Mes recherches sur internet (pages blanches-pages jaunes dans le secteur de ma compétence du département du Rhône et par le moteur de recherche Google) sont demeurées infructueuses.
En conséquence, j’ai dressé le présent procès-verbal de recherches infructueuses article 659 du code de procédure civile pour servir ce que de droit.'».
Il résulte d’abord de ces énonciations que le gérant de la SCI [A], M. [G] [V], parfaitement informé que Maître [M], commissaire de justice, cherchait à lui signifier un acte en sa qualité de représentant de la société, s’est sciemment dérobé à cette signification. En effet et contrairement à ce que soutient l’appelante, son gérant n’a pas annulé un unique rendez-vous mais au moins deux rendez-vous, l’un à l’étude du commissaire de justice, l’autre à l’extérieur. Dans ces conditions, la société appelante ne peut pas reprocher au commissaire de justice de ne pas avoir fait signifier l’acte au domicile personnel de son gérant puisqu’il est établi que l’officier ministériel avait fait diligences pour rencontrer ce dernier en personne.
Il résulte ensuite des énonciations de ce procès-verbal que la SCI [A] ne dispose, ni d’une boîte aux lettres, ni d’un interphone permettant de la contacter au [Adresse 4] à Vaulx-en-Velin (69120), alors pourtant qu’il s’agit de l’adresse de son siège social déclaré et réel. Sans contester cet état de fait, la société appelante verse au contraire aux débats un procès-verbal de constat établi par commissaire de justice le 4 octobre 2024 censé démontrer que le bâtiment comporterait trois entrées. En réalité, la plaque «'2bis'» apposée sur la porte de l’immeuble situé [Adresse 5], à l’angle de la [Adresse 6], ne peut en aucun cas correspondre à l’adresse du siège social déclaré au registre du commerce et des sociétés. En effet, il est certain que le numéro 2 de son adresse ne peut pas être assimilé à un numéro «'2bis'», de même que la [Adresse 5] n’est pas la [Adresse 7], outre que l’apposition de la plaque «'2bis'» sur une porte ne présente aucune garantie.

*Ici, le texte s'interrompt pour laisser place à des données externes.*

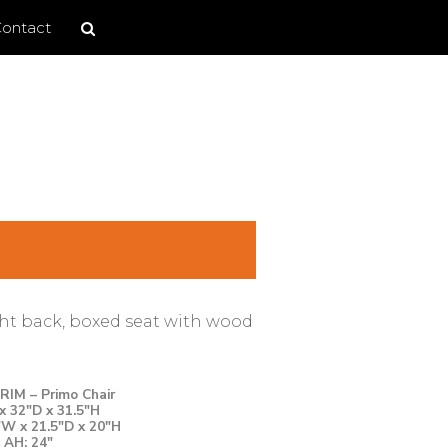
Search
Search
ontact
site
ght back, boxed seat with wood
IM – Primo Chair
x 32″D x 31.5″H
″W x 21.5″D x 20″H
AH: 24″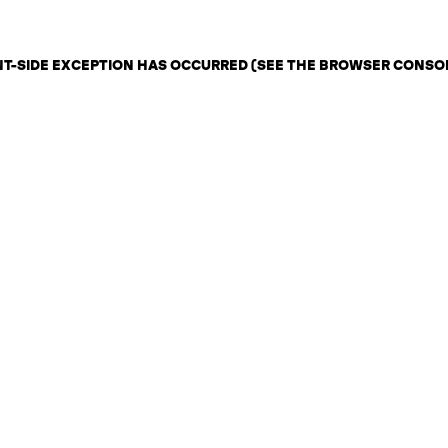
ENT-SIDE EXCEPTION HAS OCCURRED (SEE THE BROWSER CONSO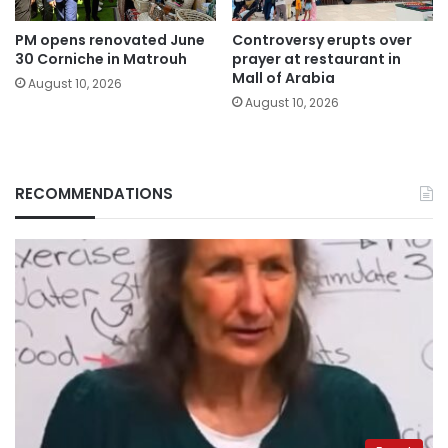
PM opens renovated June
Controversy erupts over
30 Corniche in Matrouh
prayer at restaurant in
Mall of Arabia
August 10, 2026
August 10, 2026
RECOMMENDATIONS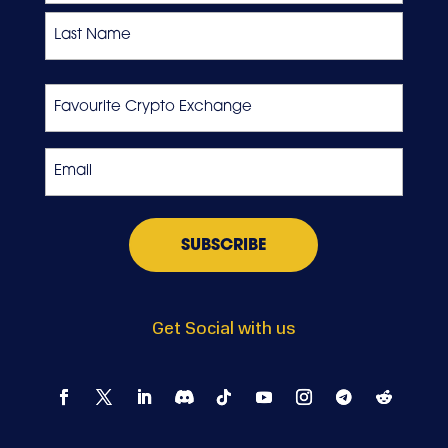
First
Last
Favourite
Crypto
Exchange
Email
*
Get Social with us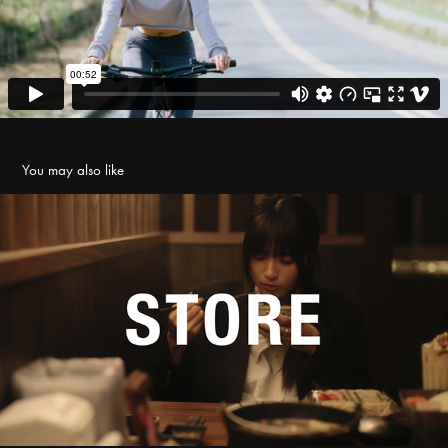
You may also like
店面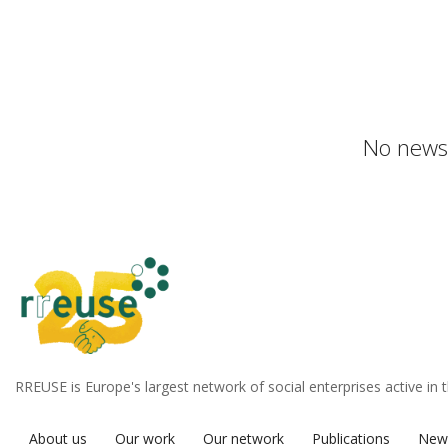
No news 
RREUSE is Europe's largest network of social enterprises active in 
About us
Our work
Our network
Publications
New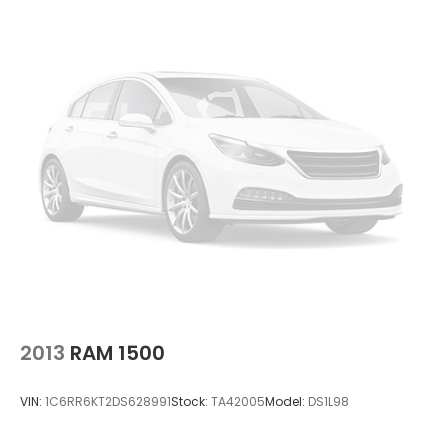
2013
RAM 1500
VIN:
1C6RR6KT2DS628991
Stock:
TA42005
Model:
DS1L98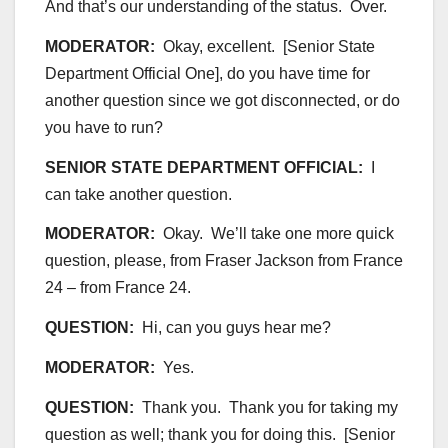
And that’s our understanding of the status. Over.
MODERATOR:
Okay, excellent. [Senior State
Department Official One], do you have time for
another question since we got disconnected, or do
you have to run?
SENIOR STATE DEPARTMENT OFFICIAL:
I
can take another question.
MODERATOR:
Okay. We’ll take one more quick
question, please, from Fraser Jackson from France
24 – from France 24.
QUESTION:
Hi, can you guys hear me?
MODERATOR:
Yes.
QUESTION:
Thank you. Thank you for taking my
question as well; thank you for doing this. [Senior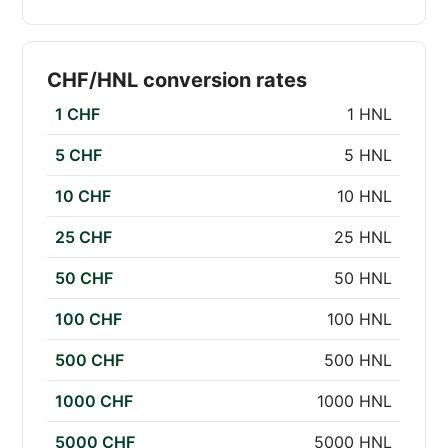
CHF/HNL conversion rates
1 CHF
1 HNL
5 CHF
5 HNL
10 CHF
10 HNL
25 CHF
25 HNL
50 CHF
50 HNL
100 CHF
100 HNL
500 CHF
500 HNL
1000 CHF
1000 HNL
5000 CHF
5000 HNL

Au final, les diligences Maître [K] ne sont empreintes d’aucune négligence mais elles sont au contraire complètes et loyales puisque l’officier ministériel relate les recherches documentaires (levée d’un Kbis et recherches sur internet) et in situ ((pas de boîte aux lettres personne pour la renseignée, contact avec le gérant de la société qui a annulé plusieurs rendez-vous) qu’il a réalisées pour localiser la SCI [A]. Compte tenu du comportement de la SCI Angelah, qui ne dispose pas de moyen de la contacter à l’adresse son siège social (absence de boîte aux lettres et d’interphone) et du comportement de son gérant (qui a mis en échec les démarches du commissaire de justice pour le rencontrer), un procès-verbal de recherches infructueuses a régulièrement été dressé.
La société [A] échoue ainsi à exciper de l’irrégularité de la signification de l’ordonnance de référé, cette signification du 8 juillet 2024 ayant au contraire valablement fait courir le délai d’appel qui expirait le 23 juillet 2024.

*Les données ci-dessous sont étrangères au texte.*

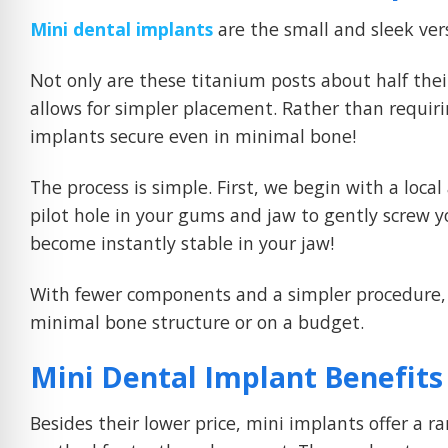
Mini dental implants
are the small and sleek ver
Not only are these titanium posts about half thei
allows for simpler placement. Rather than requir
implants secure even in minimal bone!
The process is simple. First, we begin with a loca
pilot hole in your gums and jaw to gently screw y
become instantly stable in your jaw!
With fewer components and a simpler procedure, 
minimal bone structure or on a budget.
Mini Dental Implant Benefits
Besides their lower price, mini implants offer a r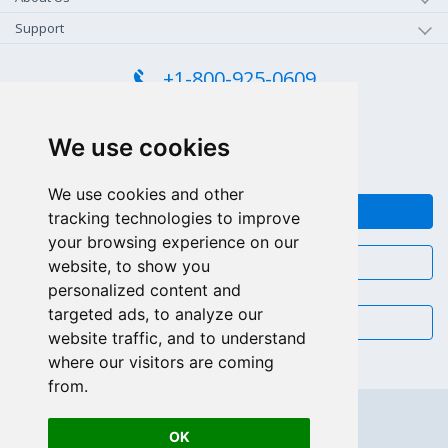
Support
+1-800-925-0609
TOLL FREE (US - CA)
+55 81 97102-7382
We use cookies
SALES WHATSAPP
We use cookies and other
FEEDBACK
tracking technologies to improve
your browsing experience on our
CHAT
website, to show you
personalized content and
targeted ads, to analyze our
EMAIL
website traffic, and to understand
where our visitors are coming
from.
OK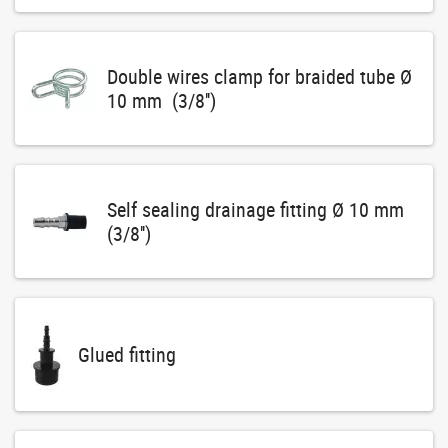
Double wires clamp for braided tube Ø
10 mm (3/8'')
Self sealing drainage fitting Ø 10 mm
(3/8'')
Glued fitting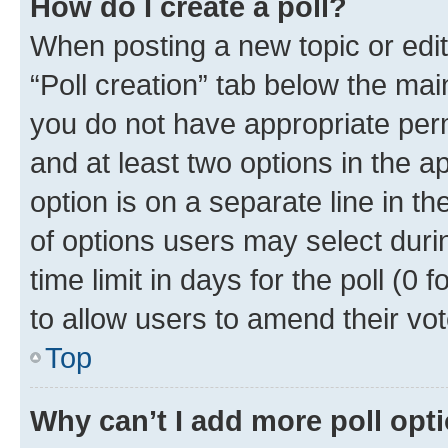
How do I create a poll?
When posting a new topic or editin
“Poll creation” tab below the mai
you do not have appropriate permi
and at least two options in the a
option is on a separate line in t
of options users may select duri
time limit in days for the poll (0 f
to allow users to amend their vot
Top
Why can’t I add more poll opt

La cour déclare l’appel interjeté le 2 décembre 2024 par la SCI [A] irrecevable comme tardif, sans examen au fond de cet appel.

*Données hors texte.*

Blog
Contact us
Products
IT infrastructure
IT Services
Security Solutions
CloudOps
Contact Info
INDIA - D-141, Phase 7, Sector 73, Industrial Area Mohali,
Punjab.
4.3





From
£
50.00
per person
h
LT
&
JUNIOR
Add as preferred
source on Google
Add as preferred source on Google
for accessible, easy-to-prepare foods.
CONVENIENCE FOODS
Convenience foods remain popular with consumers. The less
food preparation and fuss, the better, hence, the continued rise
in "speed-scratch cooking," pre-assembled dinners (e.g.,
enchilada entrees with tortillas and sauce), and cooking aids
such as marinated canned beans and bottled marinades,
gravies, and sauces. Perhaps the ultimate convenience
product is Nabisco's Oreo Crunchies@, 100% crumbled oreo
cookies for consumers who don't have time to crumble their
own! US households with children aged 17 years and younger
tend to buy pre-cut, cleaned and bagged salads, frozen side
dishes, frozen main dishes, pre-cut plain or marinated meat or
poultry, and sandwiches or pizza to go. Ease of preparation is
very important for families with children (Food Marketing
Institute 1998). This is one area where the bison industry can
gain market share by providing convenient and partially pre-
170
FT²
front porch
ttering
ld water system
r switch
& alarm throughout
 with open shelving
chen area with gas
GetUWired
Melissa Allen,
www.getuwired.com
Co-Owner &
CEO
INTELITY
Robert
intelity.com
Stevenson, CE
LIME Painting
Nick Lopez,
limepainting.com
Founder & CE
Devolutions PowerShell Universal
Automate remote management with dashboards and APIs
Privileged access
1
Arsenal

Sur les mesures accessoires':
La SCI [A], partie perdante, est condamnée aux dépens à hauteur d’appel.
PAR CES MOTIFS
La cour,
Déclare irrecevable, pour avoir été interjeté hors délai, l’appel formé par la SCI [A] le 2 décembre 2024 contre l’ordonnance de référé rendu le 28 juin 2024 par le Juge des contentieux de la protection du Tribunal de proximité de Villeurbanne,
Condamne la SCI [A], prise en la personne de son représentant légal, aux dépens.